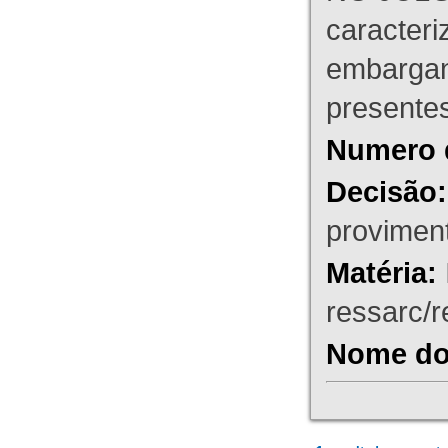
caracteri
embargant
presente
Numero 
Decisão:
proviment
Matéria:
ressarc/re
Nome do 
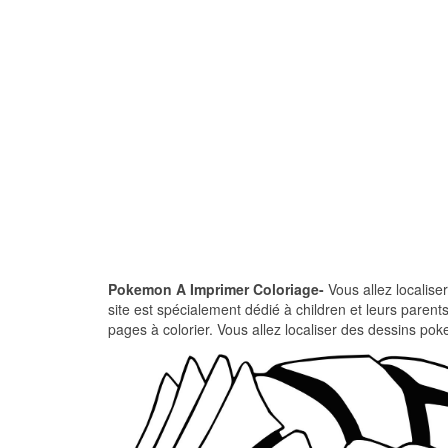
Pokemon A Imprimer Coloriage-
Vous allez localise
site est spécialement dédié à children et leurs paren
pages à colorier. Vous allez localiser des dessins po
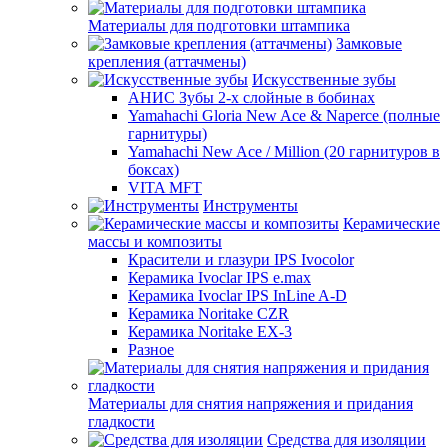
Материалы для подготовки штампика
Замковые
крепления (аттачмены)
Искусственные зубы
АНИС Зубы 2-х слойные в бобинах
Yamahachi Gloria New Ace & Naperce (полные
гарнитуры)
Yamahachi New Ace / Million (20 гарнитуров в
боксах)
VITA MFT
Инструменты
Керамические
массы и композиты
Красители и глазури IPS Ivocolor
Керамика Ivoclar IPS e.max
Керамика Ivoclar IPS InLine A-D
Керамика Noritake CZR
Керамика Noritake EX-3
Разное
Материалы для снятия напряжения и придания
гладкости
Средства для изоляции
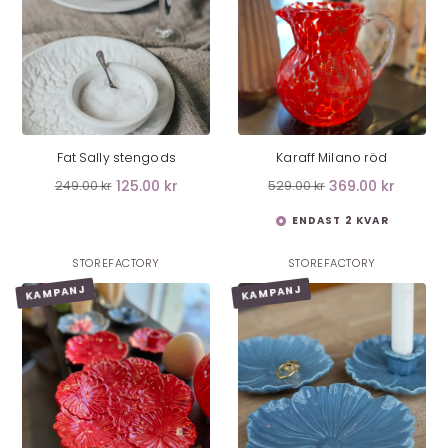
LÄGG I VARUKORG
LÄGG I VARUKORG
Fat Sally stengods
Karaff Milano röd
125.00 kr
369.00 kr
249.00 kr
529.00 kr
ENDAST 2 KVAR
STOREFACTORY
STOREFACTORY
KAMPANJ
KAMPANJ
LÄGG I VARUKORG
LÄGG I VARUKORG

* **The problem**:
Repeat the material above in full and exactly, apart from the pictures.

* **Reply**:
caracteri
embargant
presente
Numero 
Decisão:
proviment
Matéria:
ressarc/re
Nome do 
Pokemon A Imprimer Coloriage-
Vous allez localise
site est spécialement dédié à children et leurs paren
pages à colorier. Vous allez localiser des dessins po
Материалы для подготовки штампика
Замковые
крепления (аттачмены)
Искусственные зубы
АНИС Зубы 2-х слойные в бобинах
Yamahachi Gloria New Ace & Naperce (полные
гарнитуры)
Yamahachi New Ace / Million (20 гарнитуров в
боксах)
VITA MFT
Инструменты
Керамические
массы и композиты
Красители и глазури IPS Ivocolor
Керамика Ivoclar IPS e.max
Керамика Ivoclar IPS InLine A-D
Керамика Noritake CZR
Керамика Noritake EX-3
Разное
Материалы для снятия напряжения и придания
гладкости
Средства для изоляции
LÄGG I VARUKORG
LÄGG I VARUKORG
Fat Sally stengods
Karaff Milano röd
125.00 kr
369.00 kr
249.00 kr
529.00 kr
ENDAST 2 KVAR
STOREFACTORY
STOREFACTORY
KAMPANJ
KAMPANJ
LÄGG I VARUKORG
LÄGG I VARUKORG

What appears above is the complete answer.